雨の日に会った不思議な女の子、マリアちゃんとは、意外にもその後すぐに再会することができた。
次の日、同じように学校帰りに買い物をして河川敷を歩いていると、橋のたもとで僕を待っていた彼女に出会ったからだ。
「い~ち~ろ~」
黒い子猫を抱きながら屈託ない笑顔で手を振ってくれるマリアちゃんに、思わず僕の表情も綻び、手を振り返そうとして……少しためらった。

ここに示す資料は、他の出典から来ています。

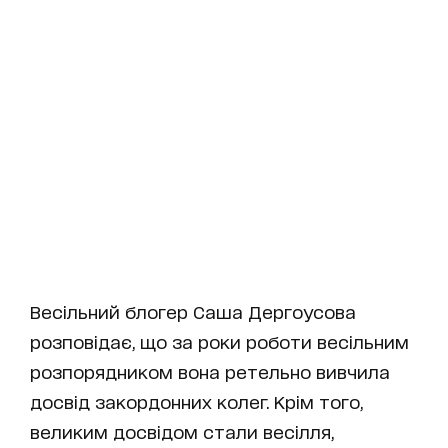
Весільний блогер Саша Дергоусова
розповідає, що за роки роботи весільним
розпорядником вона ретельно вивчила
досвід закордонних колег. Крім того,
великим досвідом стали весілля,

マリアちゃんの隣に、眉間に皺を寄せながら、仏頂面で腕を組む怖そうな女の人がいる。
年のころは20代半ばくらいだろうか?
黒い艶のある長い髪にブラックスーツ。フレームのない細い眼鏡。キャリアウーマン風で見るからに仕事ができそうな彼女は、思わず目を奪われるくらいの美貌だけど、何とも表現しがたい覇気を放っている。
どうしよう?何か怒らせちゃったのかな?
このご時世だし、幼女に興味を持つ危ない奴だと警戒されてるんだろうか?
「あ、あの、マリアちゃんのご家族の方ですか?僕は昨日、偶然マリアちゃんとここで会って少しお話しただけで、決して怪しいものではないです……」
思わず口から零れ落ちた弁解に、その黒髪の彼女はクワッと目を見開き、一気に僕に詰め寄ってきた。

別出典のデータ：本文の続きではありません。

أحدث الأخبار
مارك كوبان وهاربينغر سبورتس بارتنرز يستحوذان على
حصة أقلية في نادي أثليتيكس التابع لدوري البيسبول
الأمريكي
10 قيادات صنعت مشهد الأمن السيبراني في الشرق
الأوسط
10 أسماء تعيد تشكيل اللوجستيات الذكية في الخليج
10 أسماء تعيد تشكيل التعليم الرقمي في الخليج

「無礼者!!貴様!ローザマリア陛下に対して、『マリアちゃん』などと呼びかけるなど何事か!貴様はまだ貴族見習いに過ぎないのだぞ!分をわきまえよ!!」」
耳をつんざくような一喝で縮み上がり、何も言えなくなった僕は、ヒェッと声をあげて思わず目をつぶった。

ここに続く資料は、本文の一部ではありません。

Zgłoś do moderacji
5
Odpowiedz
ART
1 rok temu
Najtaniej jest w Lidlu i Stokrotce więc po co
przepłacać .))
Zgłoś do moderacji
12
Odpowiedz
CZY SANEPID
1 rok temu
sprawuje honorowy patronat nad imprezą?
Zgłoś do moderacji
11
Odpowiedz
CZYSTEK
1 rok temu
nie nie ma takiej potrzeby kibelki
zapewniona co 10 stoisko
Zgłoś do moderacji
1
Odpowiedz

それからおそるおそる目を開けると、マリアちゃんがその女の人の服の裾を引っ張っている様子が見えた。
「リサ、一郎には、わたしから『マリアちゃん』って呼んでいいって許した。だから問題ない」
「失礼いたしました、陛下。一郎、陛下の恩情のおかげで命拾いしたな。次はないからね!!」
よかった~。助かった~って、あれっ?そもそも何で僕が一方的に怒られなきゃならないんだ?
それに陛下?命拾い?全然事情がつかめないぞ……。
「あの、すみません。陛下とか、貴族見習いとか、さっきから話が見えないのですが……」
おそるおそる尋ねると、またきっと鋭く睨まれた。
「なんですって!家臣としての自覚がないの?昨日、ローザマリア陛下から準男爵に叙爵され、陛下に忠誠を誓ったんじゃないの?」
家臣?叙爵?なにそれ?あれっ?もしかして……?
「確かに、昨日、その橋の下で王様と貴族ごっこをしたけど、あれって……」
「控えなさい!このお方は、偉大なるローデシア宗家第十二代目当主にして当代のローデシア王国の女王陛下であらせられるローザマリア・ローデシア様である。知らなかったとは、あ~、言わせないぞ~!」
いえ、まったく知りませんでした。ローデシア王国なんて国も聞いたことすらありません……なんて言える空気じゃないな、これは……。
この人、目が血走ってるし、決めポーズまでしてるし、下手なこと言ったら逆上させちゃうかもしれない。とりあえず黙って様子を見ることにしよう。
僕が黙ってうなずくと、彼女はニヤリと笑い、ビシッと親指で自分を指さした。
「そして、この私、栄えあるローデシア王国の上流貴族であるロッテンマイヤー家の第二十五代目当主にして、ローザマリア陛下の騎士団長。ローデシアのワラビーとして世に聞こえる、リサ・ロッテンマイヤー侯爵とは、ま~さ~に、私のことだ~!!」
物凄いドヤ顔!そして大見栄を切った歌舞伎役者みたいな決めポーズ!!
これは常人じゃない。間違いなく変な人だ。
「……とりあえず、わかりました。いえ、正直言えば全然わかりませんけど、とりあえずお名前はわかりました。リサさん。それで今日は僕にどんなご用事でしょうか……?」
「喜べ、山口一郎!陛下は、貴様の屋敷にご来駕されると仰せだ。言っておくけど、陛下を屋敷にお迎えするなど貴族にとってこの上ない栄誉。恐れ入ってさっさと貴様の陋屋へ案内せよ」
つまり、僕の家に遊びに来たいってこと?
え~っ……?
後に、冷静になって振り返った時、なんでこの時、走って逃げなかったんだろうと思わないこともなかった。そうすれば、この後、二人に巻き込まれて、しなくていい苦労をして、何度も生命の危機に脅かされることなんてなかっただろうに……。
ただ、この時の僕は情報量が多すぎて脳が疲れていたのだろうか?言うがままに二人を僕の家に案内してしまった。